Package: wml
Version: 2.12.2~ds1-2
Severity: normal
Tags: upstream

Dear Maintainer

I found problem with processing wml file contain letter 'ą' followed by new
line character.
After some research, I've reached to point, which I cannot pass.

I've created file with one letter 'ą' followed by new line character.
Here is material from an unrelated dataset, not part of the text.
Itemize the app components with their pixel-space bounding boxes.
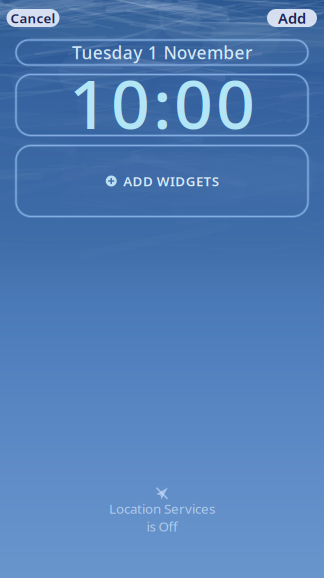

In hex
this file looks like this:

mirek@dom:~/0$ hexdump -C test.wml
00000000  c4 85 0a                                          |...|
00000003

Next, I've executed command:
/usr/lib/wml/exec/wml_p8_htmlstrip /home/mirek/0/test.wml -o test.out

File test.out in hex looks like this:

mirek@dom:~/0$ hexdump -C test.out
00000000  c4 0a                                             |..|
00000002

As you can see value 85 which should stay, was deleted.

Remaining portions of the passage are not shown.